West’s disregard of honorable principles and policies, specifically from 1948 onwards, is pushing it to the ignoble status of a perpetrator of violence and destruction for small gains (sometimes in obedience of its moneyed master) which is rendering it low in the esteem of other nations. But, and despite the warnings from its own intelligentsia which time and again brings out books dealing with the oncoming tragedy, the leadership tends to remain deaf and blind. The culture and policy of provoking hapless people to violence seems to visit their own county now, their own culture, their own people. Here are news pieces picked up from a single media outlet during a 24-hours cycle:
(1) Teen killed after shooting several people, including 2 ATF agents.
(2) A Maryland mother stabbed two of her children to death and wounded two others while attempting an exorcism.
(3) A San Antonio man confesses to the brutal strangulation murder of an out-of-town visitor after the two males engaged in a sexual act, and the other man told him that he had just, “infected him with a virus known as AIDS.”
(4) Myls Dobson was just a 4-year-old boy upset that his dad wasn’t coming home. What he didn’t know was that his father was in jail on bank fraud charges. When he grew upset and despondent, his father’s girlfriend, a 230-pound, 28-year-old transgender woman beat and tortured him, burning him with a hot grill, striking his genitals repeatedly with a belt buckle and locking him outdoors on a terrace in a Midtown Manhattan apartment on a record-cold day – until he died.

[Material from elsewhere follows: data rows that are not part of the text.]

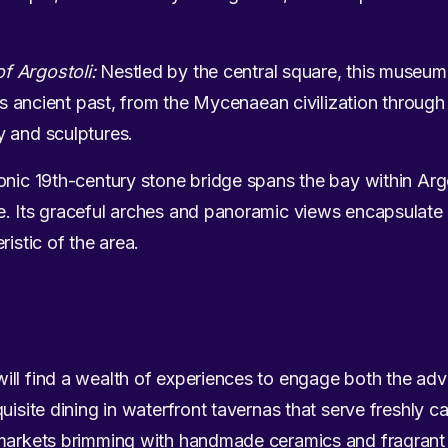
f Argostoli:
Nestled by the central square, this museum
nd’s ancient past, from the Mycenaean civilization throug
y and sculptures.
onic 19th-century stone bridge spans the bay within Arg
. Its graceful arches and panoramic views encapsulate 
ristic of the area.
ill find a wealth of experiences to engage both the ad
uisite dining in waterfront tavernas that serve freshly ca
 markets brimming with handmade ceramics and fragrant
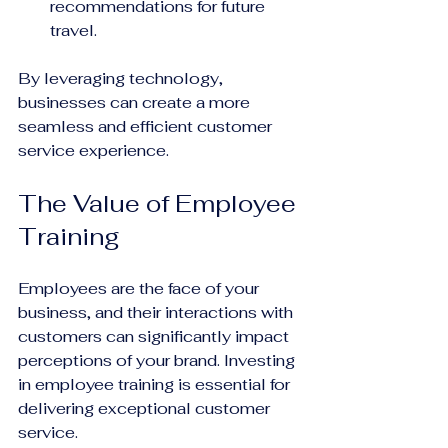
recommendations for future 
travel.
By leveraging technology, 
businesses can create a more 
seamless and efficient customer 
service experience.
The Value of Employee 
Training
Employees are the face of your 
business, and their interactions with 
customers can significantly impact 
perceptions of your brand. Investing 
in employee training is essential for 
delivering exceptional customer 
service.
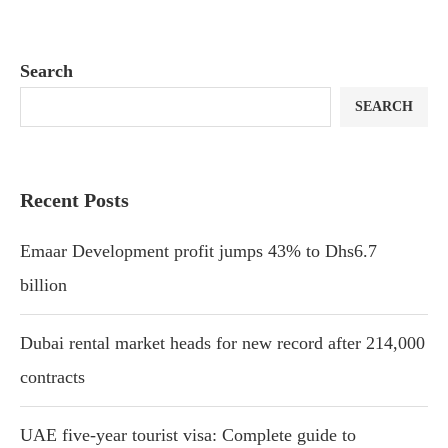
Search
SEARCH
Recent Posts
Emaar Development profit jumps 43% to Dhs6.7
billion
Dubai rental market heads for new record after 214,000
contracts
UAE five-year tourist visa: Complete guide to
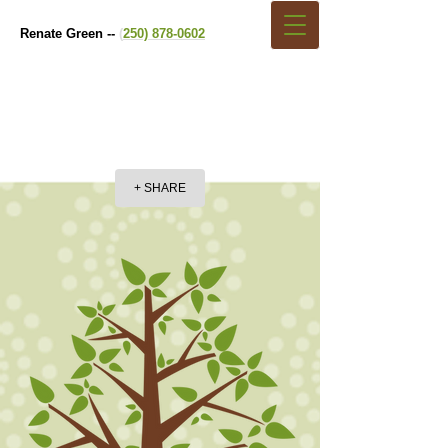
Renate Green --
(
250) 878-0602
+ SHARE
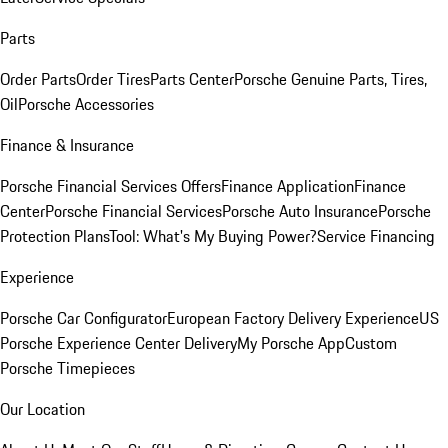
Parts
Order Parts
Order Tires
Parts Center
Porsche Genuine Parts, Tires,
Oil
Porsche Accessories
Finance & Insurance
Porsche Financial Services Offers
Finance Application
Finance
Center
Porsche Financial Services
Porsche Auto Insurance
Porsche
Protection Plans
Tool: What's My Buying Power?
Service Financing
Experience
Porsche Car Configurator
European Factory Delivery Experience
US
Porsche Experience Center Delivery
My Porsche App
Custom
Porsche Timepieces
Our Location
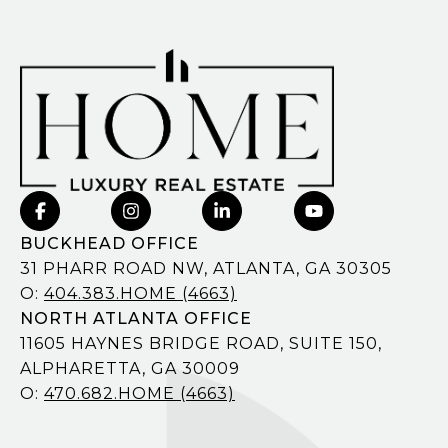
BUCKHEAD OFFICE
31 PHARR ROAD NW, ATLANTA, GA 30305
O:
404.383.HOME (4663)
NORTH ATLANTA OFFICE
11605 HAYNES BRIDGE ROAD, SUITE 150,
ALPHARETTA, GA 30009
O:
470.682.HOME (4663)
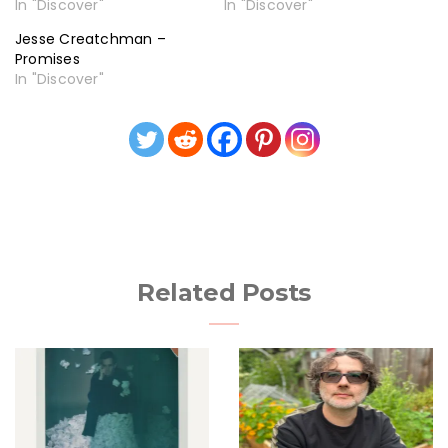
In "Discover"
In "Discover"
Jesse Creatchman –
Promises
In "Discover"
Related Posts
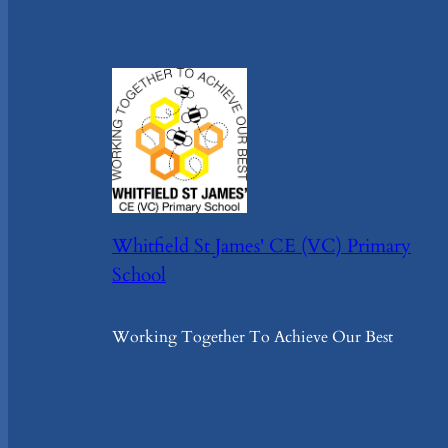
Whitfield St James' CE (VC) Primary
School
Working Together To Achieve Our Best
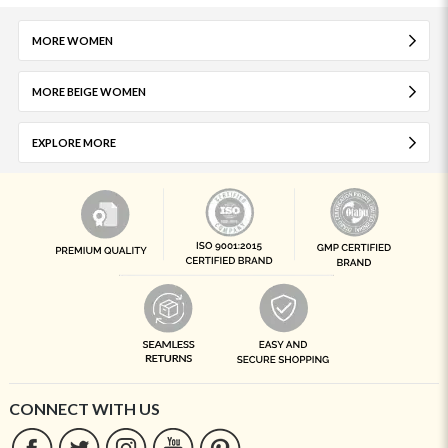
MORE WOMEN
MORE BEIGE WOMEN
EXPLORE MORE
CONNECT WITH US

(5) A gunman shot a college student sitting in the parking lot of Widener University’s athletic center. The student was shot once in the side by an unknown gunman.
(6) A Purdue University engineering student opened fire inside a basement classroom, killing a teaching assistant and prompting officials to put the campus on lockdown.
This – which does not cover the entire country – is from a single news outlet, covering a day’s flashes. But, does the West, and in particular USA, realize that when you promote a culture of violence by leaving no other option for the weak to protest but with violence, then, “what goes round, comes round.”